Oh, and my example uses an internal method to get its promise to track.  You can easily pass it in instead.
Assignee

Comment 15

2 years ago
Attachment #8849871 - Attachment is obsolete: true
Flags: needinfo?(bkelly)
Comment on attachment 8850557 [details] [diff] [review]
part 3 - delete the actor when finished

Review of attachment 8850557 [details] [diff] [review]:
-----------------------------------------------------------------

Thanks for doing this.  I know the MozPromise stuff can look a bit weird at first, but it does end up pretty clean in the end. r=me with comments addressed.

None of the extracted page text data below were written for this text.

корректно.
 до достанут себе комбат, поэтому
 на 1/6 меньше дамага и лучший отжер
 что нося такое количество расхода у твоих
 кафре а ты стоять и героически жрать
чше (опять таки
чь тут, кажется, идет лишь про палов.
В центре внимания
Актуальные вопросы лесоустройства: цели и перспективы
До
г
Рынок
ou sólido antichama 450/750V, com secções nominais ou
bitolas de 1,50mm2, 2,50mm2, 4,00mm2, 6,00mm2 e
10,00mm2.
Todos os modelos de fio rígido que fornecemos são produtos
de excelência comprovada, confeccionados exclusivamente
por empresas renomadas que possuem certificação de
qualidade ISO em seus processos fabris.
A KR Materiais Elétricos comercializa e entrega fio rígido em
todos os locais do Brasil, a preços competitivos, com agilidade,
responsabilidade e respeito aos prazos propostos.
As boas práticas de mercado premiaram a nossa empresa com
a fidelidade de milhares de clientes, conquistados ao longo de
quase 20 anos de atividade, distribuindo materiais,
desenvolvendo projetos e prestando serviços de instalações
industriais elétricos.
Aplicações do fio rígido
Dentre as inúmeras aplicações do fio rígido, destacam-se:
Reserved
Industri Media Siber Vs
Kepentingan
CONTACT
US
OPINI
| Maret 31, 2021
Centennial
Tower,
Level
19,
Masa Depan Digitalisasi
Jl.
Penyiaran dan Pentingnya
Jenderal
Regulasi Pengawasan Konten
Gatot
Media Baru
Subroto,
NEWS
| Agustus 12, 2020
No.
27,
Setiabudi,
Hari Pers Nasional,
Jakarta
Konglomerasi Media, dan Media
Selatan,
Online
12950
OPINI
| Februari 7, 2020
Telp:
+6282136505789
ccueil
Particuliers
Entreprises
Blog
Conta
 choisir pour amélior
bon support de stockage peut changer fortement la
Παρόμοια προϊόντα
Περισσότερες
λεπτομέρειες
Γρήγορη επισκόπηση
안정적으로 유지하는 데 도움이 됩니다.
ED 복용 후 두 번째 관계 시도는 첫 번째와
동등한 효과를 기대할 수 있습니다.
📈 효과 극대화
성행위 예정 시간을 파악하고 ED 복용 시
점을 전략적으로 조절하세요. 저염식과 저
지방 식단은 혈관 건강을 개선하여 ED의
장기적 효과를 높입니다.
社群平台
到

::: dom/workers/ServiceWorkerManager.cpp
@@ +2909,5 @@
> +class UpdateJobCallback final : public ServiceWorkerJob::Callback
> +{
> +  RefPtr<ServiceWorkerUpdateFinishCallback> mCallback;
> +
> +  ~UpdateJobCallback()

= default

@@ +2932,5 @@
> +      mCallback->UpdateFailed(aStatus);
> +      return;
> +    }
> +
> +    MOZ_ASSERT(aJob->GetType() == ServiceWorkerJob::Type::Update);

MOZ_DIAGNOSTIC_ASSERT for cheap checks like this.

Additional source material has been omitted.